▸ **Data records**
==================================================

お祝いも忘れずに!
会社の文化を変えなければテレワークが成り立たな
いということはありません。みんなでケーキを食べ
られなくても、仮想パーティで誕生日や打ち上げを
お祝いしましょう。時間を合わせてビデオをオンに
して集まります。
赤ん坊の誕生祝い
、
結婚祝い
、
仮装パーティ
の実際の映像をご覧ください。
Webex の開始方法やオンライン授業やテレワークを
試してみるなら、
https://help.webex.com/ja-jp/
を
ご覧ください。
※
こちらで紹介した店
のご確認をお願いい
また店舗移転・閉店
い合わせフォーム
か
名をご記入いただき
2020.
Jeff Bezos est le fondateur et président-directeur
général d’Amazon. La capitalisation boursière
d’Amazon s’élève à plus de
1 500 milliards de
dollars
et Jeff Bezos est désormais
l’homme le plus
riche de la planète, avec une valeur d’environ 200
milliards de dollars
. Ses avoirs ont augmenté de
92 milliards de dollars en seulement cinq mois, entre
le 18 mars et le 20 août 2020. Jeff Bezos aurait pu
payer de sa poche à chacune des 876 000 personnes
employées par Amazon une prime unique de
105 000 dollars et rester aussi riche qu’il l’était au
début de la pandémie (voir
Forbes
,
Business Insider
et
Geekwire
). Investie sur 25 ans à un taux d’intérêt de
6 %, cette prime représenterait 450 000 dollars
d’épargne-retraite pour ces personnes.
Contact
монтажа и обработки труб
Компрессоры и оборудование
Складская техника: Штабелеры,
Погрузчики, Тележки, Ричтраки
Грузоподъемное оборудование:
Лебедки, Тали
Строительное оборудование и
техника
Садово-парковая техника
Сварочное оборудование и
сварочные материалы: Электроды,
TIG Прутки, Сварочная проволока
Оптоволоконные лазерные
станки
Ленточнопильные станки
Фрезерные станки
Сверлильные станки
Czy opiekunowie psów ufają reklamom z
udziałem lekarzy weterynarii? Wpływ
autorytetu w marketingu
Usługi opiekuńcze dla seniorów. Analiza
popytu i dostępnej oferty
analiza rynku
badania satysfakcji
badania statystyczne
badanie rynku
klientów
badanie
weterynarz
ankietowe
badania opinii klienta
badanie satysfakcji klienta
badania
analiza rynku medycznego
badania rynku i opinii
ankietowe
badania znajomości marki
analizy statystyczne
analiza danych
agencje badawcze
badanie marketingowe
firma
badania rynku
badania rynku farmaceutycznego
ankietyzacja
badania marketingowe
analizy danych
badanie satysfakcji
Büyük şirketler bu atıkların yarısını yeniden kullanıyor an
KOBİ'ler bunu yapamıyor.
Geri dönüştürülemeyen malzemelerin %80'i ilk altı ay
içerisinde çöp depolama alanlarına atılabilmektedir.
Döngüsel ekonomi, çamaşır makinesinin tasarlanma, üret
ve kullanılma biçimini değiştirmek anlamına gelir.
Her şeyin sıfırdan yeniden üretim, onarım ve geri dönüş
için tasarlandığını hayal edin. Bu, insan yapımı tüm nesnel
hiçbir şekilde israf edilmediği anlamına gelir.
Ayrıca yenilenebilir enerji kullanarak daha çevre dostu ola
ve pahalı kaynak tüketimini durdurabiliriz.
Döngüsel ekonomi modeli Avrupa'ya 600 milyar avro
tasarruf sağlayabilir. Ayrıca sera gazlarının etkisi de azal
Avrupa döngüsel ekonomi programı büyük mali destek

==================================================

▸ **Task instructions**
Please set down exactly the lines running from the one with "Döngüsel ekonomi, çamaşır" to the last line of the entries above, both of them included, and no others.

▸ **Written solution**
Döngüsel ekonomi, çamaşır makinesinin tasarlanma, üret
ve kullanılma biçimini değiştirmek anlamına gelir.
Her şeyin sıfırdan yeniden üretim, onarım ve geri dönüş
için tasarlandığını hayal edin. Bu, insan yapımı tüm nesnel
hiçbir şekilde israf edilmediği anlamına gelir.
Ayrıca yenilenebilir enerji kullanarak daha çevre dostu ola
ve pahalı kaynak tüketimini durdurabiliriz.
Döngüsel ekonomi modeli Avrupa'ya 600 milyar avro
tasarruf sağlayabilir. Ayrıca sera gazlarının etkisi de azal
Avrupa döngüsel ekonomi programı büyük mali destek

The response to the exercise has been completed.